Mather came towards him tray in hand, nodded ingratiatingly, said good morning, with any encouragement would have sat down at the same table, but he froze him by staring past him. The weak eyes lifted away, the tray swerved in its anxious course, the cautious footsteps moved away forward in the long room, toward the window. The kind of despicable herd-member who was always on the lookout for some one to sit beside, some one to join and confide in. In a moment he would look round to make sure whether Ammen had really recognized him, unwilling to believe that his coldness could have been intentional. He would do this obliquely and with a little cough. And then lower his head tenderly over his hurt little breakfast.

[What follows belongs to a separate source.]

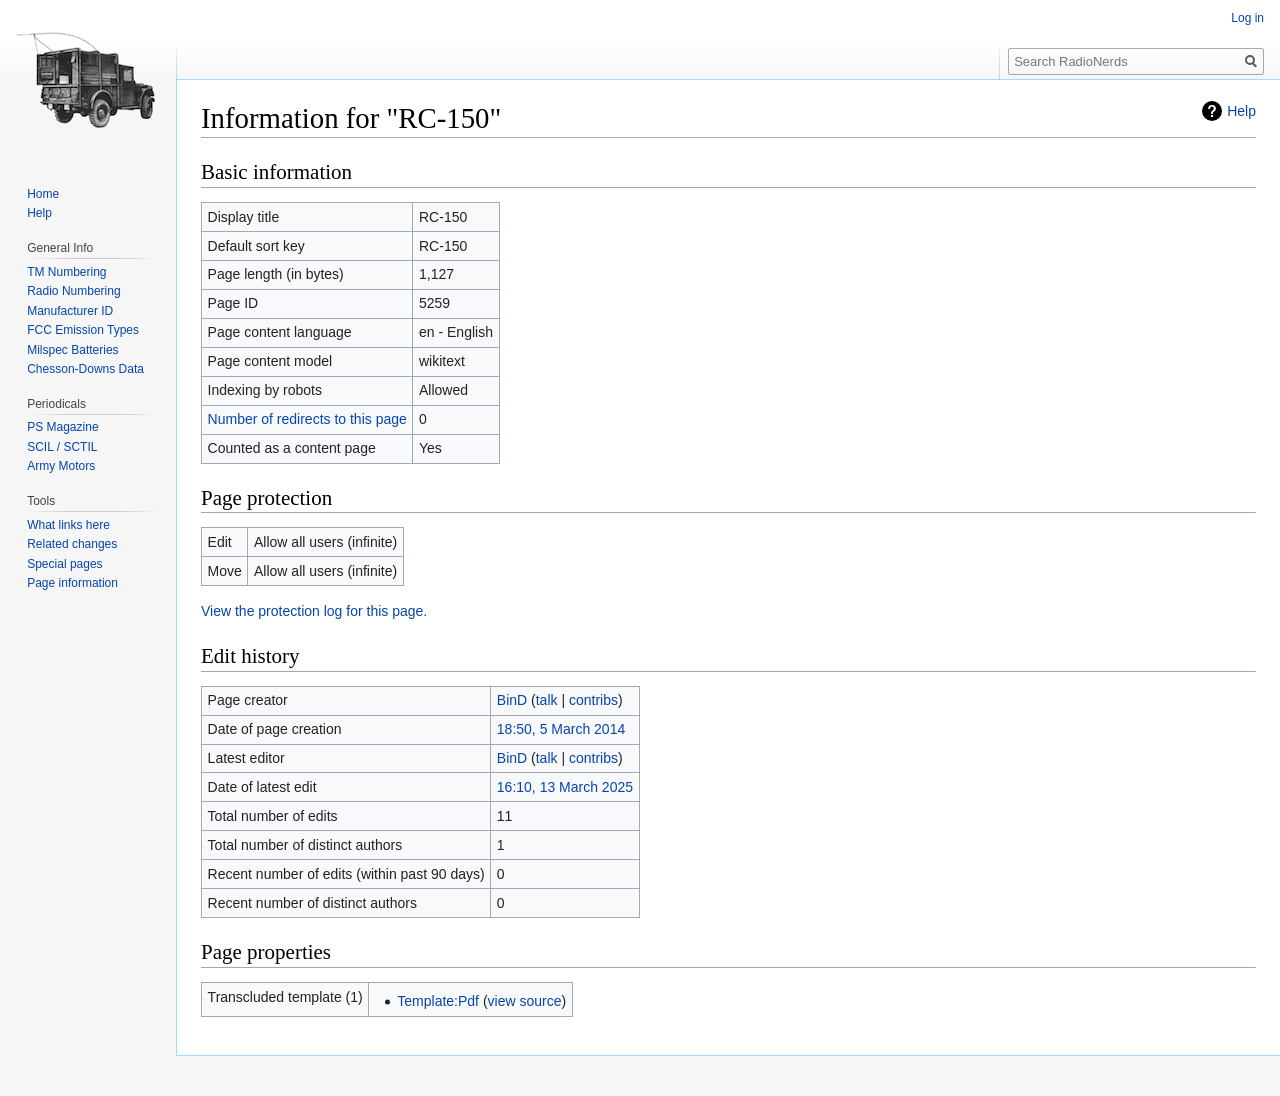  Describe the element at coordinates (561, 729) in the screenshot. I see `18:50, 5 March 2014` at that location.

No, certainly not an acquaintance, and certainly not Mather, but just the same to consider Mather was useful, for it served to make clearer the essential principles, moral or esthetic, on which the final decision must be made. To look at Mather was to pity him and despise him — or at any rate to want to pity or despise him — he was despicable and pitiful, or pitiable: to remain completely indifferent to him was impossible. And that, of course — and he slapped both hands on the table and laughed — was exactly the point. The stranger must be someone to whom one could be completely indifferent. He must be neither attractive nor unattractive, not to be loved or pitied, nor hated or feared, some one whose strangeness and anonymity (in the sense that one knew nothing about him and felt nothing) was pure. The face must be quite ordinary, just a face, the bearing and gait must be neither offensive nor enviable, the clothes of a sort of universal characterlessness. In short, it must be simply “a man.” A mere lay figure, or drawing of a man, such as you saw in a newspaper advertisement of ready-made suits for sixteen dollars and fifty cents.